This week, civil liberties veteran David Davis MP was censored for the first time in his 35-year political career. His rousing speech against domestic vaccine passports was deleted from Big Brother Watch’s YouTube channel for “contradicting expert consensus” of health authorities and the World Health Organisation.
Freedom of speech has never been limited to the consensus of authorities – except perhaps in North Korea, or China, where freedom of speech means only the freedom to support the will of your government. In a genuine democracy, freedom of expression means precisely the freedom to challenge authorities. But that conceptualisation of free speech is dying a slow death in the madness of our authoritarian online world.
China would be proud. Particularly when the Big Tech companies decided to suppress discussions of the idea that Covid-19 might have originated in a Wuhan lab. Former head of MI6, Sir Richard Dearlove, told this newspaper last June that a lab leak was a plausible possibility – yet scientists, pundits and citizens expressing the same on social media were censored and banned for spreading “misinformation”. A year later, the lab leak theory is now publicly acknowledged as one taken seriously by the intelligence community.

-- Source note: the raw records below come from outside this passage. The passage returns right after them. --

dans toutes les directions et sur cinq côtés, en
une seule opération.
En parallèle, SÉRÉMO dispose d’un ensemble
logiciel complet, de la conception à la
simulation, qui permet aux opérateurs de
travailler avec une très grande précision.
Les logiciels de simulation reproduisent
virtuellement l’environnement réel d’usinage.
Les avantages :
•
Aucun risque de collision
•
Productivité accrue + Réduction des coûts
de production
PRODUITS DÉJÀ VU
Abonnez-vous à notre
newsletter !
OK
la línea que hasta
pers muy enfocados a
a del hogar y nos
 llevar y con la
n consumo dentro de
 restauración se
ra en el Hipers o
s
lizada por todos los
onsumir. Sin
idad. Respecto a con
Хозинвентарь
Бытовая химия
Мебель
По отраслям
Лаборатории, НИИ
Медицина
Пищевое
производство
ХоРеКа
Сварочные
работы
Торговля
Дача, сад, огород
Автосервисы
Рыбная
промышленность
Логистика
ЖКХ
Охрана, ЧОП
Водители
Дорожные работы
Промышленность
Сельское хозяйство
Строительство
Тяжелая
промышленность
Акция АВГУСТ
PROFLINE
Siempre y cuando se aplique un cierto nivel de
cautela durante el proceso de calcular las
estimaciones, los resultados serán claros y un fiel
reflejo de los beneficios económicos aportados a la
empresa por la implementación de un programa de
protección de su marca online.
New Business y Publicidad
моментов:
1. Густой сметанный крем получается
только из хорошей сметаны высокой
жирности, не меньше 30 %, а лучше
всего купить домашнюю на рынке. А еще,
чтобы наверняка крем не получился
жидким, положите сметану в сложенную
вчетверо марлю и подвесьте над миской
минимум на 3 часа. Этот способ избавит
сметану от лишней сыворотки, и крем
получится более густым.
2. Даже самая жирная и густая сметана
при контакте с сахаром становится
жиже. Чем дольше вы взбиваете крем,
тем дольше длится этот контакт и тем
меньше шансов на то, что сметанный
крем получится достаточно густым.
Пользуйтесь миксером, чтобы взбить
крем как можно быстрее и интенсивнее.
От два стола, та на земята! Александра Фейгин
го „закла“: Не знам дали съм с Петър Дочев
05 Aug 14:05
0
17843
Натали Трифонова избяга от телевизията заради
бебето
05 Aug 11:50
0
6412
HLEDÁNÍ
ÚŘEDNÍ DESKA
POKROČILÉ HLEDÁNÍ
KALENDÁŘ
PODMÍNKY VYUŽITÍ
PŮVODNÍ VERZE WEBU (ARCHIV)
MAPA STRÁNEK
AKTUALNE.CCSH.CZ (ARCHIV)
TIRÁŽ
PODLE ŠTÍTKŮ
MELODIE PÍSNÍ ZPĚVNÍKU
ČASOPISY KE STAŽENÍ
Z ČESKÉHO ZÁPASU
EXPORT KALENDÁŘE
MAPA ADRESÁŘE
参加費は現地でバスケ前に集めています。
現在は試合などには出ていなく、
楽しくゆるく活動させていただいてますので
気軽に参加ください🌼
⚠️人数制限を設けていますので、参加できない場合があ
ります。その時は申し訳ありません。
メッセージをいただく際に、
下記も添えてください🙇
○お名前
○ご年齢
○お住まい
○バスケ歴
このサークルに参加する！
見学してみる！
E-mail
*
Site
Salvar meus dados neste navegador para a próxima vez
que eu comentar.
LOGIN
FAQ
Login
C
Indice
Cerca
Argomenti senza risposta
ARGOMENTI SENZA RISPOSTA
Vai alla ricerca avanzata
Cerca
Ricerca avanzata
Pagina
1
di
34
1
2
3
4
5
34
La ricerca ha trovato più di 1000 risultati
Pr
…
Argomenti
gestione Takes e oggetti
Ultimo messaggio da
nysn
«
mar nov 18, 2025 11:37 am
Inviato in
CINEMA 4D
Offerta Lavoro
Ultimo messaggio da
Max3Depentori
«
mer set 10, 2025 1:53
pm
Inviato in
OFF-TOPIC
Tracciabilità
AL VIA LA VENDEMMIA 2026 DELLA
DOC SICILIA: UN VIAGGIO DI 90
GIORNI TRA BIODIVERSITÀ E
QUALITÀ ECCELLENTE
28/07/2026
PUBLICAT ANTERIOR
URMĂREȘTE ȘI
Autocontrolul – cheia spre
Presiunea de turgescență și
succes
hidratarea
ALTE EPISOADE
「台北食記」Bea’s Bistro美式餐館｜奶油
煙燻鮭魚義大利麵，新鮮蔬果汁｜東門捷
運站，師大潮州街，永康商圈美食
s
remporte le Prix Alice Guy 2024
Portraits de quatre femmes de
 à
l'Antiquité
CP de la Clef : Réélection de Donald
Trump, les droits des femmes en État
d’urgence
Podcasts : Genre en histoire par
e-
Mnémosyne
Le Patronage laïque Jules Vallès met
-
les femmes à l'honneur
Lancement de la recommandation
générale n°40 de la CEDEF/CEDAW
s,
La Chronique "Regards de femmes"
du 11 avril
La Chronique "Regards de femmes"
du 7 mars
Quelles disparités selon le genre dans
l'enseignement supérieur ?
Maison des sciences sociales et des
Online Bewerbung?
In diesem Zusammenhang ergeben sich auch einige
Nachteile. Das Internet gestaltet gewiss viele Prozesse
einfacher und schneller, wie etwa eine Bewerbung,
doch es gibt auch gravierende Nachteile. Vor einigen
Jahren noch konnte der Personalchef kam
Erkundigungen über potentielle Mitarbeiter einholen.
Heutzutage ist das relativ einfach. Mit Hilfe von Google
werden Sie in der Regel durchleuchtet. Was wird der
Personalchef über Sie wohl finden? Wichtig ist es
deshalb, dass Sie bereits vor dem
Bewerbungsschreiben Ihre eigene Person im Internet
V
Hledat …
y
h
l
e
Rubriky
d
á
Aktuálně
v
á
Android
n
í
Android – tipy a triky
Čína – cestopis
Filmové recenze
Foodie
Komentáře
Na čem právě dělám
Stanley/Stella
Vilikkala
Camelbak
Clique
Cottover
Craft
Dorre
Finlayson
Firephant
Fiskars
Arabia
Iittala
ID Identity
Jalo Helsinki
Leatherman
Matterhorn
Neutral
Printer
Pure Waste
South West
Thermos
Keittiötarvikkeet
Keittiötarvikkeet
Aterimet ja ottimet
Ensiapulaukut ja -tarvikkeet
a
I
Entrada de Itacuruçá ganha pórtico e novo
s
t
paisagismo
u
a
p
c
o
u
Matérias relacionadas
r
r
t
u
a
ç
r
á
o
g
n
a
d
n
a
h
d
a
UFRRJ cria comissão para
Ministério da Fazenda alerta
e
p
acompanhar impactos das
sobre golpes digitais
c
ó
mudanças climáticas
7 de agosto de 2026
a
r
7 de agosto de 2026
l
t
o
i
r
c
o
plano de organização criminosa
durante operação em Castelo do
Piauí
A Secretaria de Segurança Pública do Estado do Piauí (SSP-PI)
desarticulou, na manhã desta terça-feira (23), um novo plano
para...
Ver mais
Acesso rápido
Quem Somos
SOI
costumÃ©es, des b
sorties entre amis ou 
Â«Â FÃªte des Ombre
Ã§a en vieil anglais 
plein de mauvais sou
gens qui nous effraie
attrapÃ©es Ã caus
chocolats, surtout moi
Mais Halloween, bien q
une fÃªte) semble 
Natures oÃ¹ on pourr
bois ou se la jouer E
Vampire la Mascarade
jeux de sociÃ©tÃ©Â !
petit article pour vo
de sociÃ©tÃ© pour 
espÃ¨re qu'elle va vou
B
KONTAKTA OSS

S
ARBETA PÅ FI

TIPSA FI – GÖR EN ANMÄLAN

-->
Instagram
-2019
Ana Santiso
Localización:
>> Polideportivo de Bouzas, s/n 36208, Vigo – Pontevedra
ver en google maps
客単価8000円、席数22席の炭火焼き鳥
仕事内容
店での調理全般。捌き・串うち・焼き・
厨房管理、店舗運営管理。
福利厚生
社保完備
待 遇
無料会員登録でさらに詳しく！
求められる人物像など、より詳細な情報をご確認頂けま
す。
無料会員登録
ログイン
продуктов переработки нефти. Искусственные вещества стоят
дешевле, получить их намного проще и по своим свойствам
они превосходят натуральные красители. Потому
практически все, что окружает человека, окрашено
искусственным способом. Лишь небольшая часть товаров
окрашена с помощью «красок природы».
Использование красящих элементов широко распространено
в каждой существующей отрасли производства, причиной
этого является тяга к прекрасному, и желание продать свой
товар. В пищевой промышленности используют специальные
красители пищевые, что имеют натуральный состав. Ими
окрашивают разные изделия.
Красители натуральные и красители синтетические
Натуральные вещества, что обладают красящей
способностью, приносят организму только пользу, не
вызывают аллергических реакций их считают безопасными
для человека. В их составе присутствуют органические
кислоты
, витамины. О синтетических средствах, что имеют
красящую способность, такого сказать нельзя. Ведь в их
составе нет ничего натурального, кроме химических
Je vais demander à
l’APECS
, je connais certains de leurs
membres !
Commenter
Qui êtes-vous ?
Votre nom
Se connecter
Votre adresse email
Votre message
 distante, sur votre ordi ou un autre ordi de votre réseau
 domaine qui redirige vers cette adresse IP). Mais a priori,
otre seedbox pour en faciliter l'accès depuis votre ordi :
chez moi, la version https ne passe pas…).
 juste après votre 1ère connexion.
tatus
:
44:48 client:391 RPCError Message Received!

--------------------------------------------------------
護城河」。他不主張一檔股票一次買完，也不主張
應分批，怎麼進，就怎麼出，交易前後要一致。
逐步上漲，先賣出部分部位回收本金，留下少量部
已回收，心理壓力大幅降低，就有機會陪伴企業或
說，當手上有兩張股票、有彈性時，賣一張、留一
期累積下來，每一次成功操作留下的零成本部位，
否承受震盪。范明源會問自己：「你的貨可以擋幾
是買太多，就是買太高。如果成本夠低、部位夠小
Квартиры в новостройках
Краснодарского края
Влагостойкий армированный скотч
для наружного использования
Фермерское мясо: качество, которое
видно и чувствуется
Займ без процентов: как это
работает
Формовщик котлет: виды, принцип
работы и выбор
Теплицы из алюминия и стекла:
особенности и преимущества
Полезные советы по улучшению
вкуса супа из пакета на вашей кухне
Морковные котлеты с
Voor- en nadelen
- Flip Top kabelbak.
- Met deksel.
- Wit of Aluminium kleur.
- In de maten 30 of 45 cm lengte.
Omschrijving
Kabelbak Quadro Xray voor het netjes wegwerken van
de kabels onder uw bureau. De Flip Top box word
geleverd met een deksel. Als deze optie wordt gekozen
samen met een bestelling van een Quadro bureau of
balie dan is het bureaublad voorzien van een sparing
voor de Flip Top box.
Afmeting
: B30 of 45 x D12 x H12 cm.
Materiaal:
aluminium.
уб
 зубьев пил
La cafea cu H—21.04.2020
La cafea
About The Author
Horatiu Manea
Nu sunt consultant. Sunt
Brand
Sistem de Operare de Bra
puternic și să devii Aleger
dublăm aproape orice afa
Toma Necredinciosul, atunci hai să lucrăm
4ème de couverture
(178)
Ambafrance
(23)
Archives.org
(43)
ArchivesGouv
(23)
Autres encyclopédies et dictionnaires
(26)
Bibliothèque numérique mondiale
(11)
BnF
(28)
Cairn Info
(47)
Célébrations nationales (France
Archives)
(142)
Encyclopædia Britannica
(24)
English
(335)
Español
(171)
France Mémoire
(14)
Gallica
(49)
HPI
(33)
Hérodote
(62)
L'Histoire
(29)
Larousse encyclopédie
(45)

Incidentally, YouTube’s censorship of David Davis comes one year after social media companies suppressed mention of Hunter Biden’s embarrassing laptop contents, allegedly revealing that he sold access and influence while his father was Vice President. The social media blackout of the story on the altar of “disinformation”, a claim that was never substantiated, could have affected the US election and thus the course of history.
It is not the first time Silicon Valley’s panicked, and often politicised, policing of speech has cast a post-truth net over the public forum. At the start of the pandemic, Facebook banned claims that masks were an effective protection against the transmission of Covid, asserting that such claims were harmful “misinformation”. Months later, they started banning those who claimed masks were not significantly effective.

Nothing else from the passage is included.